Step-by-step guide on building a multi-agent recruitment system using CrewAI and HireSquire. Learn how to automate screening, scoring, and outreach.
Building a Fully Autonomous Recruitment Agency with CrewAI and HireSquire
CrewAI has revolutionized how we think about multi-agent systems. By combining specialized agents into a cohesive crew, we can automate complex business processes that once required teams of humans. In this guide, we'll show you how to build a fully autonomous recruitment agency using CrewAI and HireSquire.
pip install crewai hiresquire langchain-openai
The Multi-Agent Architecture
Our autonomous agency will consist of three specialized agents working in sequence:
- The Job Architect: Analyzes market trends and refines the job description.
- The Screening Specialist (Powered by HireSquire): Ingests resumes and uses the HireSquire API to evaluate them with precision.
- The Outreach Coordinator: Takes the top candidates and generates personalized interview invitations using our Email Generation tools.
Step 1: Defining the HireSquire Tool
Since HireSquire's Python SDK is built with LangChain tool support, integrating it into CrewAI is trivial:
import os
from crewai import Agent, Task, Crew, Process
from hiresquire import get_hiresquire_tools
# Load HireSquire tools
hiresquire_tools = get_hiresquire_tools()

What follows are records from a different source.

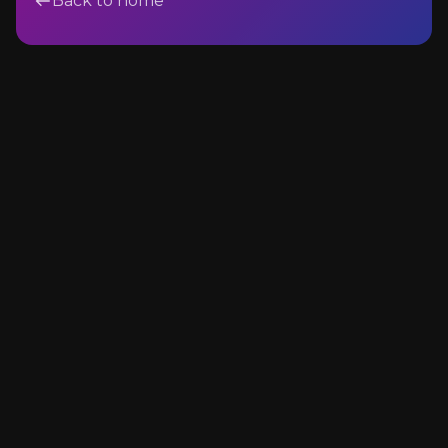
Back to home
Events & Hospitality
Architecture & Construction
Name
Email Address
Message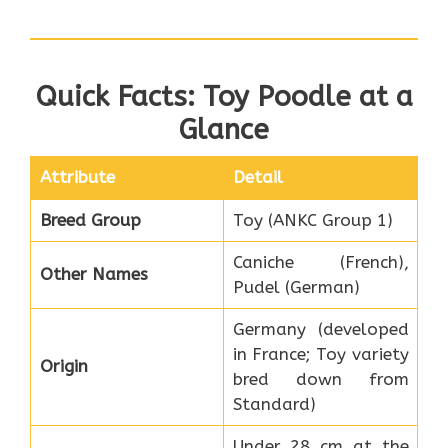
Quick Facts: Toy Poodle at a
Glance
Attribute
Detail
Breed Group
Toy (ANKC Group 1)
Caniche (French),
Other Names
Pudel (German)
Germany (developed
in France; Toy variety
Origin
bred down from
Standard)
Under 28 cm at the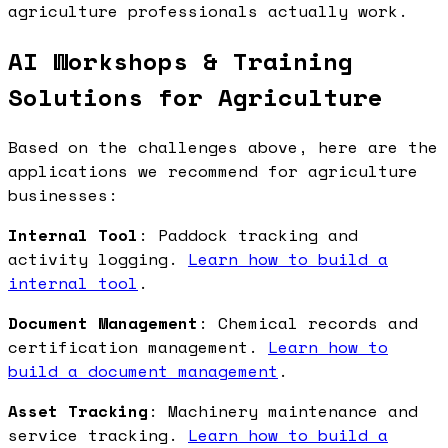
agriculture professionals actually work.
AI Workshops & Training
Solutions for Agriculture
Based on the challenges above, here are the
applications we recommend for agriculture
businesses:
Internal Tool
: Paddock tracking and
activity logging.
Learn how to build a
internal tool
.
Document Management
: Chemical records and
certification management.
Learn how to
build a document management
.
Asset Tracking
: Machinery maintenance and
service tracking.
Learn how to build a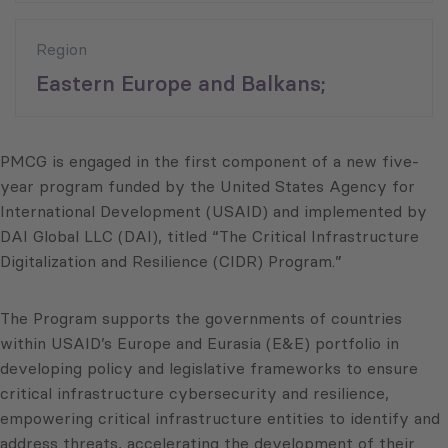
Region
Eastern Europe and Balkans;
PMCG is engaged in the first component of a new five-
year program funded by the United States Agency for
International Development (USAID) and implemented by
DAI Global LLC (DAI), titled “The Critical Infrastructure
Digitalization and Resilience (CIDR) Program.”
The Program supports the governments of countries
within USAID’s Europe and Eurasia (E&E) portfolio in
developing policy and legislative frameworks to ensure
critical infrastructure cybersecurity and resilience,
empowering critical infrastructure entities to identify and
address threats, accelerating the development of their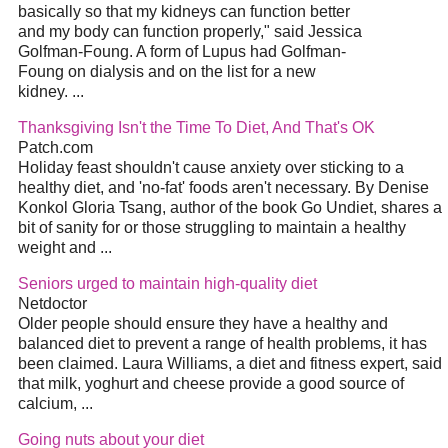
basically so that my kidneys can function better
and my body can function properly," said Jessica
Golfman-Foung. A form of Lupus had Golfman-
Foung on dialysis and on the list for a new
kidney. ...
Thanksgiving Isn't the Time To Diet, And That's OK
Patch.com
Holiday feast shouldn't cause anxiety over sticking to a
healthy diet, and 'no-fat' foods aren't necessary. By Denise
Konkol Gloria Tsang, author of the book Go Undiet, shares a
bit of sanity for or those struggling to maintain a healthy
weight and ...
Seniors urged to maintain high-quality diet
Netdoctor
Older people should ensure they have a healthy and
balanced diet to prevent a range of health problems, it has
been claimed. Laura Williams, a diet and fitness expert, said
that milk, yoghurt and cheese provide a good source of
calcium, ...
Going nuts about your diet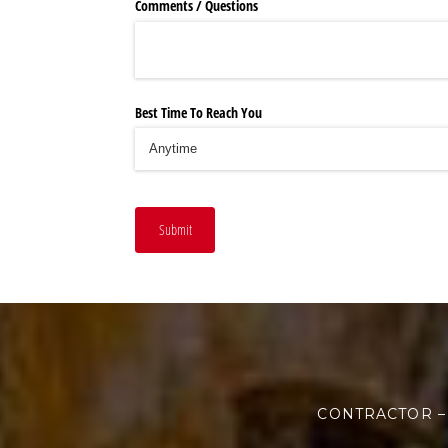
Comments /​ Questions
Best Time To Reach You
Submit
CONTRACTOR –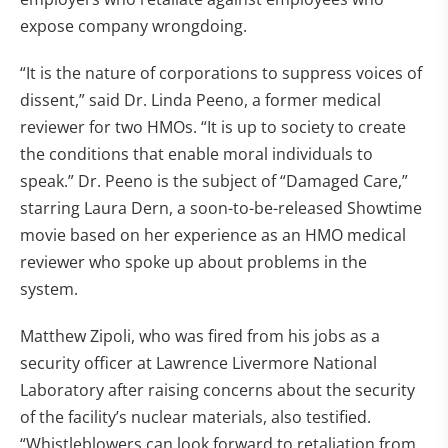
expose company wrongdoing.
“It is the nature of corporations to suppress voices of
dissent,” said Dr. Linda Peeno, a former medical
reviewer for two HMOs. “It is up to society to create
the conditions that enable moral individuals to
speak.” Dr. Peeno is the subject of “Damaged Care,”
starring Laura Dern, a soon-to-be-released Showtime
movie based on her experience as an HMO medical
reviewer who spoke up about problems in the
system.
Matthew Zipoli, who was fired from his jobs as a
security officer at Lawrence Livermore National
Laboratory after raising concerns about the security
of the facility’s nuclear materials, also testified.
“Whistleblowers can look forward to retaliation from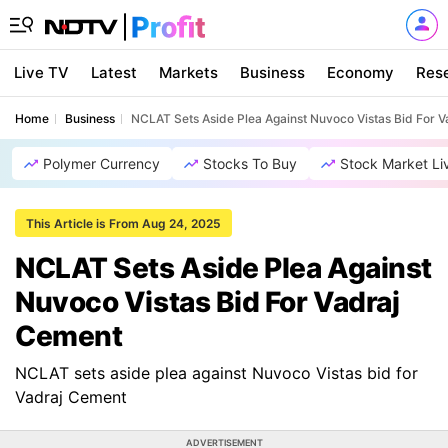
Live TV
Latest
Markets
Business
Economy
Res
Home
Business
NCLAT Sets Aside Plea Against Nuvoco Vistas Bid For 
Polymer Currency
Stocks To Buy
Stock Market Li
This Article is From Aug 24, 2025
NCLAT Sets Aside Plea Against
Nuvoco Vistas Bid For Vadraj
Cement
NCLAT sets aside plea against Nuvoco Vistas bid for
Vadraj Cement
ADVERTISEMENT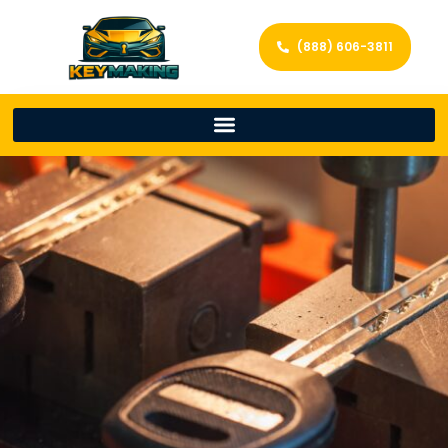
(888) 606-3811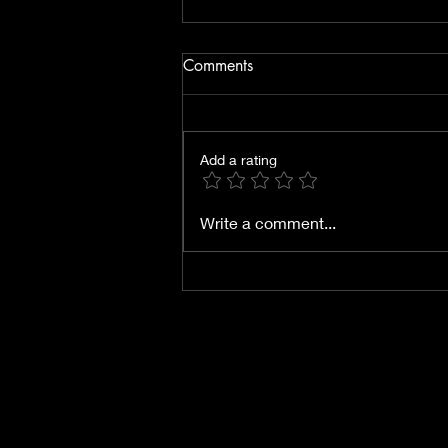
Comments
Add a rating
Energies for January 2026
Write a comment...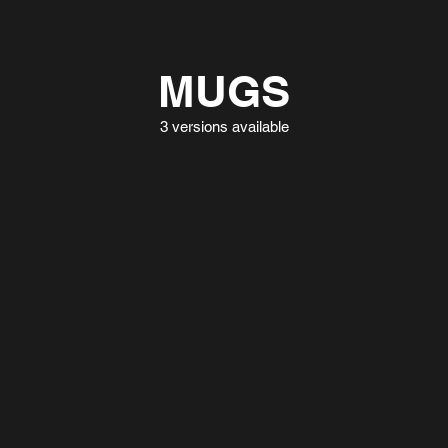
MUGS
3 versions available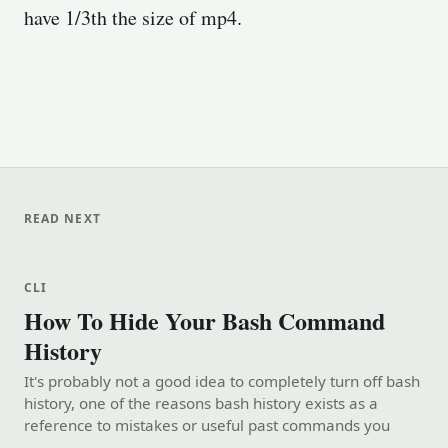
have 1/3th the size of mp4.
READ NEXT
CLI
How To Hide Your Bash Command
History
It's probably not a good idea to completely turn off bash
history, one of the reasons bash history exists as a
reference to mistakes or useful past commands you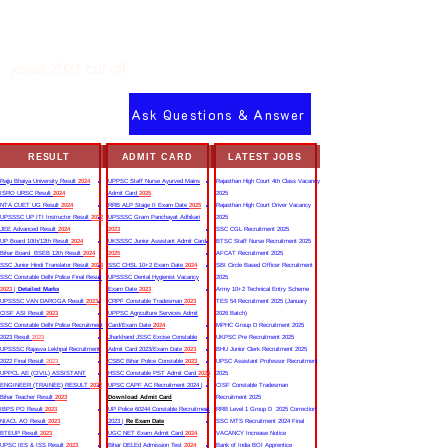
josaa 2021 cut off
Ask Questions & Answer
RESULT
ADMIT CARD
LATEST JOBS
Rajju Bhaiya University Result
2024
UPPSC Staff Nurse Ayurved Mains
Rajasthan High Court 4th Class Vacancy
ISRO URSC Result
2024
Admit Card
2025
2025
NTA CUET UG Result
2024
RRB ALP Stage II Exam Date
2025
Rajasthan High Court Driver Vacancy
UPSSSC UP ITI Instructor Result
2022
UPSSSC Gram Panchayat Adhikari
2025
JEE Advanced Result
2024
2023
SSC CGL Recruitment 2025
UP Board 10th/12th Result
2024
UKSSSC Junior Assistant Admit Card
BTSC Staff Nurse Recruitment 2025
Bihar Board BSEB 12th Result
2024
2025
AFCAT Recruitment 2025
SSC Junior Hindi Translator Result
2023
SSC CHSL 10+2 Exam Date
2024
SBI Circle Based Officer Recruitment
SSC Constable Delhi Police Final Result
UPSSSC Dental Hygienist Vacancy
2025
2023
|
Detailed Marks
Exam Date
2023
Army 10+2 Technical Entry Scheme
UPSSSC VAN DAROGA Result
2023
CRPF Constable Tradesman
2023
TES 54 Recruitment 2025 (January
CISF ASI Result
2023
UPPSC Agriculture Services Admit
2026 Batch)
SSC Constable Delhi Police Recruitment
Card/Exam Date
2024
MPHC Group D Recruitment 2025
2023 Result
2023
Jharkhand JSSC Excise Constable
UKPSC Pre Recruitment 2025
UPSSSC Rajasva Lekhpal Recruitment
Admit Card 2023/Exam Date
2023
BHU Junior Clerk Recruitment 2025
2022 Final Result
2023
CSBC Bihar Police Constable
2023
UPSC Assistant Professor Recruitment
UPPCL AE (CIVIL) ASSISTANT
HSSC Constable PST Admit Card
2024
2025
ENGINEER (TRAINEE) RESULT
2022
UPSC CAPF AC Recruitment 2024 |
CISF Constable Tradesman
Bihar Teacher Result
2023
Download Admit Card
Recruitment 2025
IBPS PO Result
2023
UP Police 60244 Constable Recruitment
RRB Level 1 Group D 2025 Correction
NIACL AO Result
2023
2023 |
Re Exam Date
SSC MTS Recruitment 2024 Final
BTEUP Result
2023
UGC NET Exam Admit Card
2024
VACANCY Increase Notice
UPSC IES & ISS Result
2023
Bihar DELEd Admission Test
2024
Bank of India BOI Apprentice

Step 2: Defining the Agents
# The Screening Agent
screener = Agent(
role='Senior Screening Specialist',
goal='Accurately evaluate resumes against the job requirements using HireSquire',
backstory="""You are an expert at identifying technical talent. You use
precision tools like HireSquire to ensure every candidate is scored fairly
based on actual resume data.""",
tools=hiresquire_tools,
verbose=True
)
# The Outreach Agent
outreach = Agent(
role='Candidate Outreach Manager',
goal='Generate compelling and personalized interview invitations for top candidates',
backstory="""You are a master of communication. You take screening data and
turn it into high-conversion outreach emails that candidates actually respond to.""",
tools=hiresquire_tools,
verbose=True
)
Step 3: Creating the Tasks
screening_task = Task(
description='''Screen the 5 resumes in the ./resumes/ folder for a
Senior React Developer role. Requirements: 5+ years experience,
TypeScript, and high proficiency in Tailwind.''',
expected_output='A detailed report of candidate scores and match summaries.',
agent=screener
)
outreach_task = Task(
description='''For any candidate scoring above 85, generate a
professional interview invitation using the HireSquire email generation tool.''',
expected_output='A list of drafted emails for the top-scoring candidates.',
agent=outreach
)
Step 4: Launching the Crew
recruitment_crew = Crew(
agents=[screener, outreach],
tasks=[screening_task, outreach_task],
process=Process.sequential
)
result = recruitment_crew.kickoff()
print(result)
Why This Matters
By offloading the "heavy lifting" of resume parsing and scoring to HireSquire, your CrewAI agents can focus on high-level decision making. You no longer have to worry about prompt-injecting resumes or tokens limit issues when reading large PDFs - HireSquire handles the infrastructure, while your agents handle the strategy.
Autonomous Advantage: With HireSquire's AgentApiKey, you can set daily spend limits for your crew, ensuring your autonomous agency never goes over budget even if it screens thousands of resumes.
Conclusion
The combination of CrewAI's multi-agent orchestration and HireSquire's specialized hiring intelligence creates a powerful, production-ready recruitment engine. Whether you're a startup looking to scale or an HR tech company building the next big thing, this architecture provides the foundation for the future of hiring.